Making Homemade Gluten-Free Blue Cheese Dressing
Preparing fresh blue cheese dressing at home using entirely gluten-free ingredients is the healthiest and safest option for those avoiding gluten.
This ensures you have full control over what goes into the recipe. There’s no need to worry about unlabeled ingredients, cross-contamination or hidden sources of gluten.
Here is a simple recipe for homemade gluten-free blue cheese dressing:
- 1/2 cup mayonnaise
- 1/4 cup sour cream
- 1/4 cup buttermilk
- 1/4 cup crumbled blue cheese
- 1 tbsp lemon juice
- 1 tsp white wine vinegar
- 1 tsp Worcestershire sauce (gluten-free)
- 1 clove garlic, minced
- 1/4 tsp dried parsley
- 1/4 tsp dried chives
- 1/4 tsp black pepper
- Pinch of salt
- In a medium bowl, whisk together the mayonnaise, sour cream, buttermilk, blue cheese crumbles, lemon juice, vinegar, Worcestershire sauce, garlic, parsley, chives, salt and pepper until well blended.
- Cover and refrigerate for at least 30 minutes to allow flavors to blend. The dressing can be refrigerated in an airtight container for up to 1 week.
- Serve as a salad dressing, veggie dip or sandwich spread. Adjust seasoning if desired before serving.
Making your own gluten-free blue cheese dressing allows endless opportunities for creativity and customization as well. Try experimenting with different cheese varieties, herbs, spices and vinegars to invent your own signature dressing.

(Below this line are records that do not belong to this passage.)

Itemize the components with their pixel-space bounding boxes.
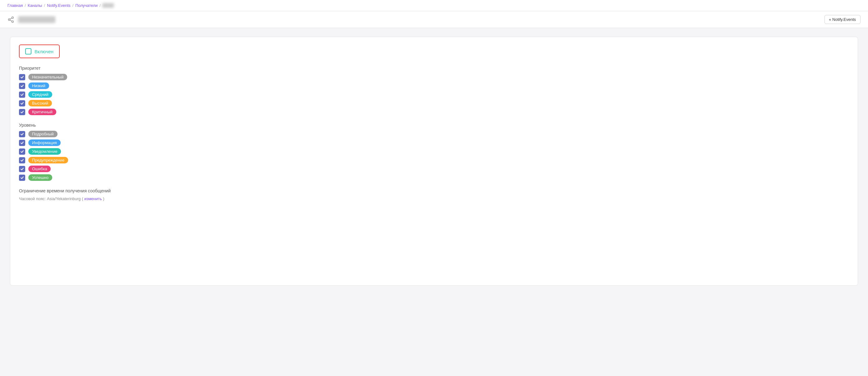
breadcrumb-sep-3: / <box>72 3 74 8</box>
priority-tag-0: Незначительный <box>28 74 67 80</box>
timezone-paren-open: ( <box>82 196 83 201</box>
priority-item-2: Средний <box>19 91 849 98</box>
level-section: Уровень Подробный Информация Уведомление <box>19 123 849 181</box>
enabled-checkbox[interactable] <box>25 48 31 55</box>
breadcrumb-current <box>102 3 114 8</box>
share-icon <box>7 16 14 23</box>
priority-title: Приоритет <box>19 66 849 71</box>
enabled-checkbox-box[interactable]: Включен <box>19 45 60 58</box>
timezone-change-link[interactable]: изменить <box>84 196 102 201</box>
priority-item-4: Критичный <box>19 109 849 115</box>
timezone-label: Часовой пояс: Asia/Yekaterinburg <box>19 196 81 201</box>
level-tag-3: Предупреждение <box>28 157 68 164</box>
content-card: Включен Приоритет Незначительный Низкий <box>10 37 858 286</box>
level-tag-2: Уведомление <box>28 148 61 155</box>
priority-tag-1: Низкий <box>28 83 49 89</box>
sub-bar-left <box>7 16 55 23</box>
level-item-2: Уведомление <box>19 148 849 155</box>
back-button[interactable]: « Notify.Events <box>825 15 861 24</box>
level-check-3[interactable] <box>19 157 25 164</box>
breadcrumb-home[interactable]: Главная <box>7 3 23 8</box>
priority-item-0: Незначительный <box>19 74 849 80</box>
level-check-5[interactable] <box>19 175 25 181</box>
priority-tag-3: Высокий <box>28 100 52 107</box>
time-limit-title: Ограничение времени получения сообщений <box>19 188 849 193</box>
level-tag-0: Подробный <box>28 131 58 137</box>
level-check-4[interactable] <box>19 166 25 172</box>
svg-point-0 <box>12 17 14 18</box>
top-bar: Главная / Каналы / Notify.Events / Получ… <box>0 0 868 11</box>
svg-point-2 <box>12 21 14 22</box>
priority-tag-4: Критичный <box>28 109 56 115</box>
priority-check-4[interactable] <box>19 109 25 115</box>
time-limit-section: Ограничение времени получения сообщений … <box>19 188 849 201</box>
level-item-4: Ошибка <box>19 166 849 172</box>
level-check-0[interactable] <box>19 131 25 137</box>
priority-section: Приоритет Незначительный Низкий Средний <box>19 66 849 115</box>
level-check-1[interactable] <box>19 140 25 146</box>
svg-line-4 <box>10 18 12 19</box>
page-title-blurred <box>18 16 55 23</box>
level-item-5: Успешно <box>19 174 849 181</box>
breadcrumb-recipients[interactable]: Получатели <box>75 3 98 8</box>
level-tag-1: Информация <box>28 140 61 146</box>
breadcrumb-channels[interactable]: Каналы <box>28 3 42 8</box>
breadcrumb-sep-2: / <box>44 3 45 8</box>
priority-check-1[interactable] <box>19 83 25 89</box>
level-tag-4: Ошибка <box>28 166 51 172</box>
breadcrumb-sep-1: / <box>25 3 26 8</box>
priority-item-1: Низкий <box>19 83 849 89</box>
priority-check-0[interactable] <box>19 74 25 80</box>
priority-tag-2: Средний <box>28 91 52 98</box>
breadcrumb: Главная / Каналы / Notify.Events / Получ… <box>7 3 114 8</box>
svg-line-3 <box>10 20 12 21</box>
breadcrumb-sep-4: / <box>99 3 101 8</box>
priority-item-3: Высокий <box>19 100 849 107</box>
priority-check-3[interactable] <box>19 100 25 107</box>
level-item-1: Информация <box>19 140 849 146</box>
timezone-paren-close: ) <box>103 196 104 201</box>
breadcrumb-notify-events[interactable]: Notify.Events <box>47 3 71 8</box>
level-item-0: Подробный <box>19 131 849 137</box>
level-title: Уровень <box>19 123 849 127</box>
svg-point-1 <box>8 19 10 21</box>
sub-bar: « Notify.Events <box>0 11 868 28</box>
main-content: Включен Приоритет Незначительный Низкий <box>0 28 868 294</box>
timezone-row: Часовой пояс: Asia/Yekaterinburg ( измен… <box>19 196 849 201</box>
level-tag-5: Успешно <box>28 174 52 181</box>
priority-check-2[interactable] <box>19 91 25 98</box>
level-item-3: Предупреждение <box>19 157 849 164</box>
enabled-label: Включен <box>34 49 54 54</box>
level-check-2[interactable] <box>19 148 25 155</box>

Is Blue Cheese Naturally Gluten-Free?
Traditional blue cheeses like Roquefort, Gorgonzola, Stilton and Danish blue are naturally gluten-free. These classic blue cheeses are made from cow, goat or sheep milk, cultures, mold spores (Penicillium roqueforti), salt, and enzymes.

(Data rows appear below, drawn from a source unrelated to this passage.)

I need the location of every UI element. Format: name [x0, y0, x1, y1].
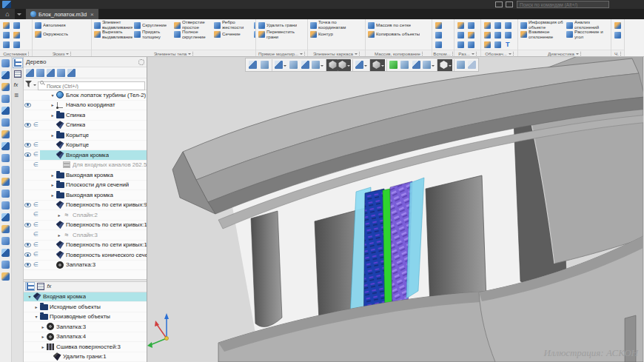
visibility-eye-icon[interactable] — [24, 123, 31, 127]
object-info-button[interactable]: Информация об объекте — [519, 21, 565, 30]
tree-item[interactable]: Поверхность по сети кривых:12 — [24, 221, 147, 231]
walk-icon[interactable] — [287, 59, 299, 71]
expand-caret-icon[interactable]: ▸ — [56, 232, 62, 238]
drawing-icon[interactable] — [1, 83, 10, 91]
exclude-mark-icon[interactable] — [33, 202, 38, 208]
tree-item[interactable]: ▸ Корытце — [24, 130, 147, 141]
home-menu-caret-icon[interactable] — [17, 13, 21, 18]
tree-item[interactable]: ▸ Спинка — [24, 110, 147, 121]
save-as-icon[interactable] — [12, 40, 21, 49]
mark-roughness-icon[interactable] — [493, 21, 503, 30]
dropdown-caret-icon[interactable] — [347, 65, 350, 68]
tree-search-input[interactable] — [38, 81, 145, 90]
tab-close-icon[interactable]: × — [90, 11, 94, 18]
subtree-item[interactable]: ▸ Заплатка:4 — [24, 332, 147, 343]
expand-caret-icon[interactable]: ▸ — [50, 172, 56, 178]
expand-caret-icon[interactable]: ▾ — [50, 93, 56, 98]
subtab-structure[interactable] — [25, 282, 35, 291]
dim-note-icon[interactable] — [466, 40, 476, 49]
expand-caret-icon[interactable]: ▸ — [50, 133, 56, 138]
add-component-icon[interactable] — [1, 166, 10, 174]
gears-icon[interactable] — [1, 130, 10, 138]
expand-caret-icon[interactable]: ▾ — [27, 294, 33, 299]
tree-item[interactable]: ▸ Сплайн:2 — [24, 210, 147, 221]
vane-left-sliver[interactable] — [251, 211, 282, 327]
tree-item[interactable]: Спинка — [24, 121, 147, 131]
tree-filter-caret-icon[interactable] — [33, 84, 36, 87]
visibility-eye-icon[interactable] — [24, 243, 31, 247]
mark-tolerance-icon[interactable] — [503, 21, 513, 30]
tree-item-root[interactable]: ▾ Блок лопаток турбины (Тел-2) — [24, 90, 147, 101]
visibility-eye-icon[interactable] — [24, 143, 31, 147]
mark-datum-icon[interactable] — [483, 30, 492, 39]
dropdown-caret-icon[interactable] — [284, 65, 286, 68]
subtree-item-root[interactable]: ▾ Входная кромка — [24, 292, 147, 303]
assoc-views-icon[interactable] — [258, 59, 270, 71]
3d-scene[interactable] — [147, 57, 643, 362]
exclude-mark-icon[interactable] — [33, 162, 38, 168]
dropdown-caret-icon[interactable] — [321, 65, 323, 68]
print-icon[interactable] — [12, 30, 21, 39]
exclude-mark-icon[interactable] — [33, 142, 38, 148]
measure-view-icon[interactable] — [410, 59, 422, 71]
dropdown-caret-icon[interactable] — [432, 65, 435, 68]
dim-linear-icon[interactable] — [456, 21, 466, 30]
screenshot-icon[interactable] — [506, 1, 513, 7]
visibility-eye-icon[interactable] — [24, 152, 31, 157]
exclude-mark-icon[interactable] — [33, 262, 38, 268]
thicken-button[interactable]: Придать толщину — [133, 30, 172, 40]
configure-icon[interactable] — [1, 261, 10, 269]
dropdown-caret-icon[interactable] — [449, 65, 452, 68]
tree-item[interactable]: Поверхность конического сечения:1 — [24, 250, 147, 261]
tree-layers-icon[interactable] — [67, 69, 76, 77]
visibility-eye-icon[interactable] — [24, 203, 31, 207]
tab-parameters[interactable] — [13, 69, 23, 79]
fillet-button[interactable]: Скругление — [133, 21, 172, 30]
interface-layout-icon[interactable] — [495, 1, 503, 7]
tree-item[interactable]: ▸ Плоскости для сечений — [24, 181, 147, 191]
assembly-icon[interactable] — [1, 71, 10, 79]
subtab-list[interactable] — [36, 282, 45, 291]
globe-icon[interactable] — [1, 142, 10, 150]
expand-caret-icon[interactable]: ▸ — [33, 304, 39, 309]
expand-caret-icon[interactable]: ▸ — [40, 324, 46, 329]
rib-button[interactable]: Ребро жесткости — [212, 21, 252, 30]
trim-icon[interactable] — [1, 201, 10, 210]
chart-icon[interactable] — [1, 225, 10, 233]
clamp-icon[interactable] — [1, 154, 10, 162]
hierarchy-icon[interactable] — [1, 178, 10, 186]
tree-item[interactable]: Для входных каналов 262.5 — [24, 161, 147, 171]
section-button[interactable]: Сечение — [212, 30, 252, 40]
subtree-item[interactable]: ▸ Сшивка поверхностей:3 — [24, 342, 147, 352]
tree-item[interactable]: ▸ Выходная кромка — [24, 190, 147, 201]
exclude-mark-icon[interactable] — [33, 222, 38, 228]
properties-icon[interactable] — [454, 59, 466, 71]
expand-caret-icon[interactable]: ▸ — [40, 344, 46, 349]
mark-base-icon[interactable] — [483, 21, 492, 30]
visibility-eye-icon[interactable] — [24, 252, 31, 257]
text-icon[interactable] — [503, 40, 513, 49]
tree-item[interactable]: Поверхность по сети кривых:9 — [24, 201, 147, 211]
layers-icon[interactable] — [1, 237, 10, 245]
tree-relations-icon[interactable] — [47, 69, 55, 77]
open-document-icon[interactable] — [12, 21, 21, 30]
expand-caret-icon[interactable]: ▸ — [50, 182, 56, 187]
drawing-tool-icon[interactable] — [613, 21, 623, 30]
filter-icon[interactable] — [437, 59, 452, 71]
panel-settings-gear-icon[interactable] — [138, 59, 144, 65]
drawing-view-icon[interactable] — [246, 59, 258, 71]
new-document-icon[interactable] — [1, 21, 11, 30]
tree-item[interactable]: ▸ Выходная кромка — [24, 170, 147, 181]
visibility-eye-icon[interactable] — [24, 263, 31, 267]
exclude-mark-icon[interactable] — [33, 232, 38, 238]
subtab-fx[interactable] — [46, 282, 56, 291]
dropdown-caret-icon[interactable] — [381, 65, 384, 68]
image-quality-icon[interactable] — [369, 59, 385, 71]
dropdown-caret-icon[interactable] — [364, 65, 367, 68]
extrude-button[interactable]: Элемент выдавливания — [93, 21, 133, 30]
expand-caret-icon[interactable]: ▸ — [50, 113, 56, 118]
exclude-mark-icon[interactable] — [33, 152, 38, 158]
deviation-analysis-button[interactable]: Анализ отклонений — [565, 21, 611, 30]
expand-caret-icon[interactable]: ▸ — [50, 102, 56, 107]
orientation-icon[interactable] — [311, 59, 324, 71]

Gluten grains are not used during the cheesemaking process. However, there is a small risk of cross-contamination at the production facility if other gluten-containing cheeses are also made there.

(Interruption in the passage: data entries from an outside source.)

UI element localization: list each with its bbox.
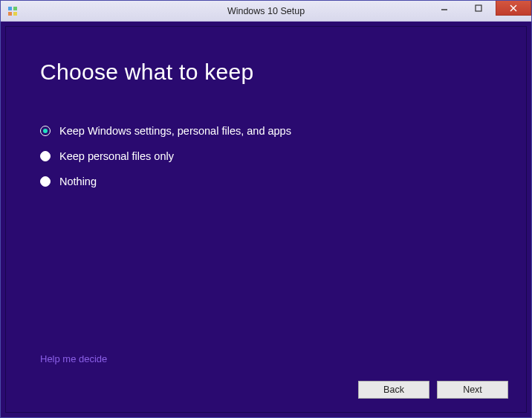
option-files-only[interactable]: Keep personal files only xyxy=(40,150,492,162)
content-area: Choose what to keep Keep Windows setting… xyxy=(1,22,531,417)
option-keep-all[interactable]: Keep Windows settings, personal files, a… xyxy=(40,125,492,137)
radio-icon xyxy=(40,151,51,161)
options-group: Keep Windows settings, personal files, a… xyxy=(40,125,492,187)
maximize-button[interactable] xyxy=(461,1,496,16)
radio-icon xyxy=(40,176,51,187)
option-label: Keep personal files only xyxy=(59,150,174,162)
back-button[interactable]: Back xyxy=(358,381,429,399)
svg-rect-5 xyxy=(476,5,481,11)
svg-rect-2 xyxy=(8,12,12,16)
titlebar: Windows 10 Setup xyxy=(1,1,531,22)
close-button[interactable] xyxy=(496,1,531,16)
minimize-button[interactable] xyxy=(427,1,461,16)
svg-rect-1 xyxy=(13,7,17,10)
help-link[interactable]: Help me decide xyxy=(40,353,107,364)
option-label: Keep Windows settings, personal files, a… xyxy=(59,125,291,137)
window-controls xyxy=(427,1,531,21)
app-icon xyxy=(7,5,19,17)
radio-icon xyxy=(40,126,51,136)
content-inner: Choose what to keep Keep Windows setting… xyxy=(5,26,527,413)
footer-buttons: Back Next xyxy=(358,381,508,399)
svg-rect-3 xyxy=(13,12,17,16)
svg-rect-0 xyxy=(8,7,12,10)
next-button[interactable]: Next xyxy=(437,381,508,399)
option-nothing[interactable]: Nothing xyxy=(40,176,492,187)
option-label: Nothing xyxy=(59,176,97,187)
setup-window: Windows 10 Setup Choose what to keep Kee… xyxy=(0,0,532,418)
page-heading: Choose what to keep xyxy=(40,60,492,85)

Always check labels for any indication that a blue cheese contains wheat, barley or rye. Avoid blue cheese crumbles that have anti-caking agents, which can be a hidden source of gluten.
Some people also react to the mold in blue cheeses. So those with gluten sensitivity or celiac disease may still experience symptoms from eating blue cheese even if gluten wasn’t introduced.
Blue Cheese Nutrition Facts
Here is the nutrition breakdown for a 1-ounce (28g) serving of regular blue cheese made from cow’s milk (6):
- Calories: 99
- Fat: 9g
- Saturated Fat: 6g
- Trans Fat: 0.1g
- Cholesterol: 28mg
- Sodium: 320mg
- Carbohydrates: <1g
- Fiber: 0g
- Sugars: <1g
- Protein: 4g
- Calcium: 184mg
As you can see, blue cheese is high in sodium, cholesterol and saturated fat. The calories also primarily come from fat.
While blue cheese can be enjoyed in moderation as part of flavorful recipes and dressings, it may need to be limited by those on low-sodium diets or with specific cholesterol goals.
Always weigh your personal nutritional needs and health conditions when including blue cheese in your diet, regardless of the gluten-free status.
The Bottom Line
Blue cheese dressing often contains gluten, especially via thickeners like wheat starch. But many major brands now offer gluten-free options that are safe for people with celiac disease and gluten intolerance.
To enjoy gluten-free blue cheese dressing:
– Read labels carefully and look for a gluten-free certification seal
– Ask restaurants about their ingredients and preparation practices
– Make your own dressing at home with known gluten-free ingredients
– Verify blue cheese itself is gluten-free by checking labels for anti-caking agents
With some care in label reading and good communication, both commercially prepared and homemade blue cheese dressings can be part of an gluten-free diet. This allows those with gluten intolerance or celiac disease to enjoy the tangy, creamy flavor in their favorite salads and dips.